Slowly, but steadily, yet Thou wast rising, appointed by those very Gods whom I adored; to lead higher mankind to glory and to death, and then, to greater glory still. In Thy visible garb, thirty years old wert Thou, eternal One, my Savior. Already, above the noise of catastrophic changes that shook the world, Thy people heard Thy voice proclaim the message of Thy anxious love—Thy ultimatum to the Chosen Nation—: “Future or ruin!” Already, to their depth, Thy inspired words had stirred them. Already a few bold, hard and true,—young men of gold and steel—had risen at Thy call and given Thee their all, and sworn to Thee, with joy, life-long allegiance in absolute obedience.
And just as when, before the storm, the surface of the sea, still remains calm, and the sky blue, meanwhile in unsuspected heights, slowly, tremendous whirls appear gathering scattered water-drops into dark clouds ready to burst; and just when no sign of new eruption can be shown in or around their silent, empty craters, down, down, low down in untold depth within the burning bowels of slumbering volcanoes, the unseen molten basalt boils and roars and rises day by day; so likewise at the call of Thy compelling love, so, likewise at the light of Thy inspired, star-like eyes, slowly the age-old manliness and pride and will to power were roused anew within a day; and young men heroes.6 And while the land still groaned under the heels of victors who had made it clear that theirs, in the great councils of the days, in which silly humanity was told to put its hope,7 from the breasts of the chosen few burst forth the cry that echoes Thine: “Awake, O nation fated to proclaim the divine right of pure blood; fated to rise and rule: Germany awake!”
Oh, had I heard the marital cry—the call to resurrection—and had I also know that along the way of light, I would be allowed to follow Thee! That I too was invited to the great sacrifice in honor of the dawn; to the great Feast of Life at which, expressing my own youthful yearning, minstrels would praise the Gods I loved in magnificent hymns; to the great processional march in which, I too, would bear a torch, and I too had my voice to the broadening chorus, and in which on my right and on my left, and all around me I would have, as comrades, nay, as brothers, read demi-gods of flesh and blood! Oh, Had I know thou wast the One whom I had sought from century to century, and Whom I was still seeking, in ardent adolescent dreams! And that Thou wouldst welcome in me, the daughter of the outer Aryan world of North and South; the first-fruits of the love and reverence of the whole Race for Thee, its Savior, Thee its Leader, Thee its uncrowned King! Had I but known? . . .

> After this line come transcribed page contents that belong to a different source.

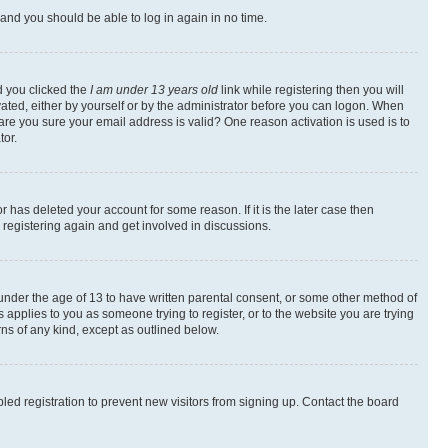
s and you should be able to log in again in no time.
d you clicked the
I am under 13 years old
link while registering then you will
ivated, either by yourself or by the administrator before you can logon. When
 are you sure your email address is valid? One reason activation is used is to
tor.
 has deleted your account for some reason. If it is the later case then
 registering again and get involved in discussions.
s under the age of 13 to have written parental consent, or some other method of
 applies to you as someone trying to register, or to the website you are trying
rns of any kind, except as outlined below.
ed registration to prevent new visitors from signing up. Contact the board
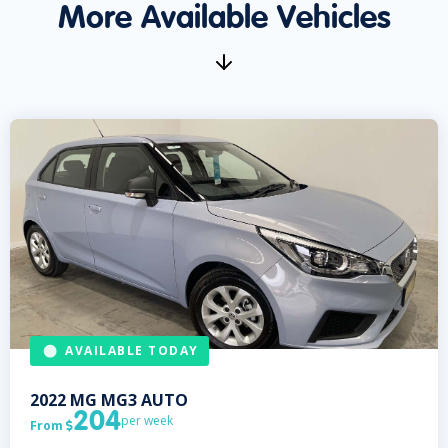
More Available Vehicles
AVAILABLE TODAY
2022
MG
MG3 AUTO
204
per week
From

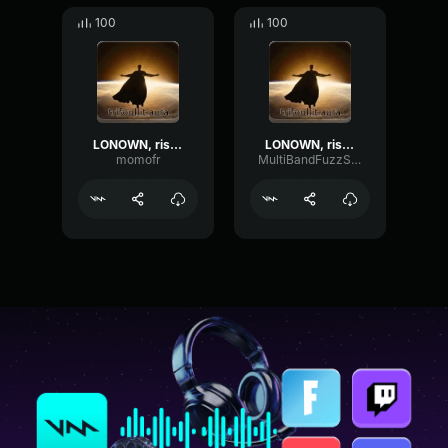
100
100
LONOWN, riserayss - worry (ultra slowed)
LONOWN, riserayss - worry (ultra slowed)
momofr
MultiBandFuzzSquare36850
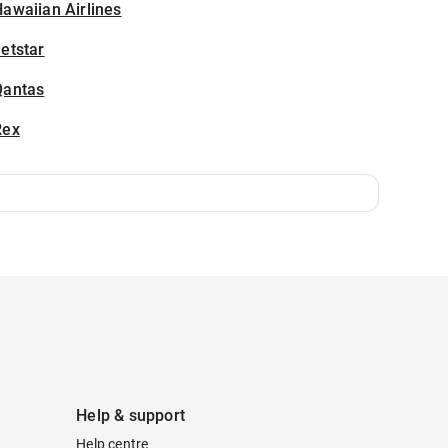
awaiian Airlines
etstar
Qantas
Rex
Help & support
Help centre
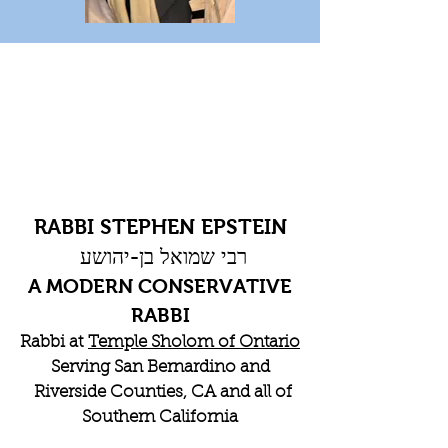
RABBI STEPHEN EPSTEIN
רבי שמואל בן-יהושע
A MODERN CONSERVATIVE
RABBI
Rabbi at
Temple Sholom of Ontario
Serving San Bernardino and
Riverside Counties, CA and all of
Southern California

But greater ones than I knew Thee not yet.
1 “We should also retain the Hellenic cultural ideal in its exemplary beauty. One must not allow the larger racial community to be torn apart by the differences between individual peoples. The fight which rages today revolves entirely around grand goals: a culture fights for its existence, which encompasses the millennia and includes Greece and Germany together.”—Trans. R.G. Fowler.
2 Savitri refers here to France, the nation of her birth and upbringing.
3 Savitri refers here to Christianity.
4 Leconte de Lisle, “Le Barde de Temrah.”
5 From this point forward, the sentence makes no sense. It is possible that when Savitri prepared the typescript, she left out some words. Those who are never more to return are probably the old Greek and Nordic gods.
6 Again, some words seem to be missing here.
7 Yet again, some words seem to be missing.